13. What is the role of the activation function?
Answer:
The activation function is a method to introduce non-linearity into the neural network helping it to learn more complex function. Furthermore, without which the neural network would be only able to learn linear function which is a linear combination of its input data.
Follow this link if you are looking forward to becoming an AI expert
Problem Solving
- Case study: How to validate A/B test results?
- Case study: How would you decide if the product team should work on a particular feature or not? In this case, it’s Search:
- Case study: Walk me through how would you predict who will renew their subscription next month? What data would you need to solve this? What analysis would you do? Would you build predictive models? If so, which algorithms?

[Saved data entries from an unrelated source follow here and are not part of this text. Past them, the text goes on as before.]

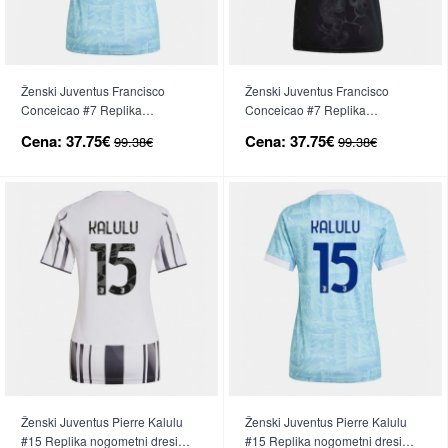
Ženski Juventus Francisco
Ženski Juventus Francisco
Conceicao #7 Replika
Conceicao #7 Replika
nogometni dresi Gostujoči 2025-
nogometni dresi Tretji 2025-26
Cena:
37.75€
Cena:
37.75€
99.38€
99.38€
26 Kratek Rokav
Kratek Rokav
Ženski Juventus Pierre Kalulu
Ženski Juventus Pierre Kalulu
#15 Replika nogometni dresi
#15 Replika nogometni dresi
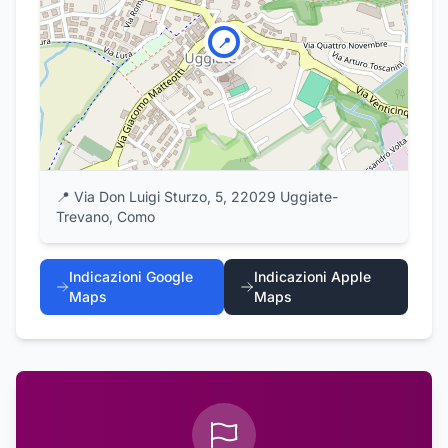
📍
📍
Via Don Luigi Sturzo, 5, 22029 Uggiate-
Trevano, Como
Indicazioni Google
Indicazioni Apple
Maps
Maps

- Case study: How would you investigate a Drop in User Engagement?
Conclusion
It is the perfect time to move ahead of the curve and position yourself with the skills needed to fill these emerging gaps in data science and analysis. Most importantly, this is not only for people who are at the very beginning of their careers and who decide on the path to study. Hence, professionals already in the workforce can benefit from this data science trend, perhaps even more than their fresh counterparts.